Under the agreement, Valero must construct at its Benicia refinery crude oil storage tanks with a total capacity of 900,000 barrels. To further address concerns the merger would have anti-competitive effects and harm consumers, the settlement also requires Valero to sell gasoline and petroleum terminal facilities in Martinez and Richmond currently owned by Kaneb.

Additionally, the settlement requires Valero to agree to terminate its lease of crude oil storage tanks at the Martinez terminal, and remove the oil held in those tanks. The tanks have a combined capacity of 1 million barrels. Valero will transfer the oil now stored at Martinez to the new Benicia tanks.

Valero must complete construction of the Benicia tanks no later than three years following its sale of the Martinez terminal and the new owner's decision to terminate the current tank lease, or May 31, 2011, whichever comes first.

The effect of the settlement's storage provisions will be to add 900,000 barrels of capacity to the system and free up for use by third parties 1 million barrels of capacity now controlled by Valero.

The settlement's terms are contained in a consent decree Lockyer will file today in U.S. District Court for the Northern District of California. The settlement resolves a lawsuit, also to be filed today by Lockyer, that alleges the merger would lessen competition and restrain trade in violation of federal antitrust laws known as the Clayton Act and Sherman Act.

The Federal Trade Commission (FTC), to remove its objection to the acquisition, today announced its approval of a settlement similar to California's, but which requires only the sale of the Martinez and Richmond terminals. The court must approve the California agreement.

Lockyer said the increased storage capacity provided by the settlement should facilitate more gasoline production, increase supply and, as a result, help control prices. As the consent decree states, "The purpose of the provisions ... is to maximize motor fuel production and to create incentives for further investment in Northern California's infrastructure for crude oil and petroleum products ..."

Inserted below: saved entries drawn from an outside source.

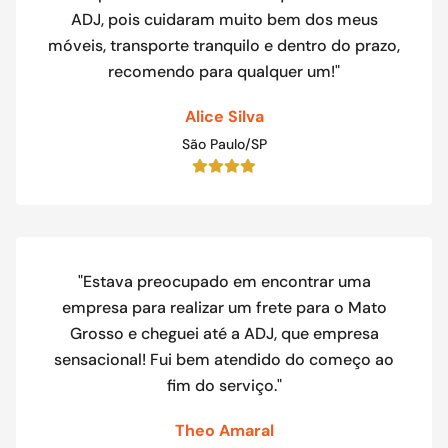
ADJ, pois cuidaram muito bem dos meus
móveis, transporte tranquilo e dentro do prazo,
recomendo para qualquer um!"
Alice Silva
São Paulo/SP
"Estava preocupado em encontrar uma
empresa para realizar um frete para o Mato
Grosso e cheguei até a ADJ, que empresa
sensacional! Fui bem atendido do começo ao
fim do serviço."
Theo Amaral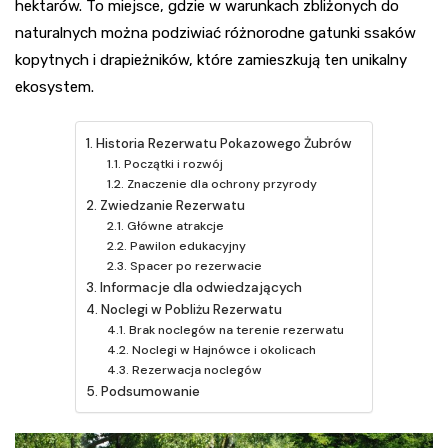
hektarów. To miejsce, gdzie w warunkach zbliżonych do
naturalnych można podziwiać różnorodne gatunki ssaków
kopytnych i drapieżników, które zamieszkują ten unikalny
ekosystem.
Historia Rezerwatu Pokazowego Żubrów
Początki i rozwój
Znaczenie dla ochrony przyrody
Zwiedzanie Rezerwatu
Główne atrakcje
Pawilon edukacyjny
Spacer po rezerwacie
Informacje dla odwiedzających
Noclegi w Pobliżu Rezerwatu
Brak noclegów na terenie rezerwatu
Noclegi w Hajnówce i okolicach
Rezerwacja noclegów
Podsumowanie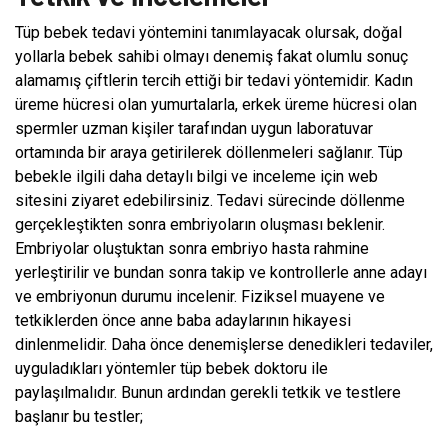
Tüp bebek tedavi yöntemini tanımlayacak olursak, doğal
yollarla bebek sahibi olmayı denemiş fakat olumlu sonuç
alamamış çiftlerin tercih ettiği bir tedavi yöntemidir. Kadın
üreme hücresi olan yumurtalarla, erkek üreme hücresi olan
spermler uzman kişiler tarafından uygun laboratuvar
ortamında bir araya getirilerek döllenmeleri sağlanır. Tüp
bebekle ilgili daha detaylı bilgi ve inceleme için web
sitesini ziyaret edebilirsiniz. Tedavi sürecinde döllenme
gerçekleştikten sonra embriyoların oluşması beklenir.
Embriyolar oluştuktan sonra embriyo hasta rahmine
yerleştirilir ve bundan sonra takip ve kontrollerle anne adayı
ve embriyonun durumu incelenir. Fiziksel muayene ve
tetkiklerden önce anne baba adaylarının hikayesi
dinlenmelidir. Daha önce denemişlerse denedikleri tedaviler,
uyguladıkları yöntemler tüp bebek doktoru ile
paylaşılmalıdır. Bunun ardından gerekli tetkik ve testlere
başlanır bu testler;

The sale formally called divestiture of the Martinez and Richmond terminals must be completed within six months following the merger's effective date. If Valero fails to meet that deadline, the settlement allows Lockyer to appoint a trustee to complete the divestiture.

Terminals receive and store gasoline and other light petroleum products, and provide facilities to redistribute the products via pipelines, sea vessels or trucks. They also receive, store and redeliver bulk quantities of crude oil.

Additionally, they provide facilities for handling and injecting gasoline additives including ethanol. Valero and Kaneb directly compete in the Northern California terminal services market. Kaneb owns the Martinez and Richmond terminals, as well as two more in Selby and Stockton. Valero, meanwhile, operates its own terminal at its Benicia refinery.

Importantly, Kaneb's terminals are the only non-refiner-owned terminals accessible to both marine imports and the Kinder Morgan (KM) pipeline system. The KM pipeline is the only common carrier system that serves the interior of Northern California, making it the sole means of economically shipping gasoline to Northern California terminals outside the Bay Area.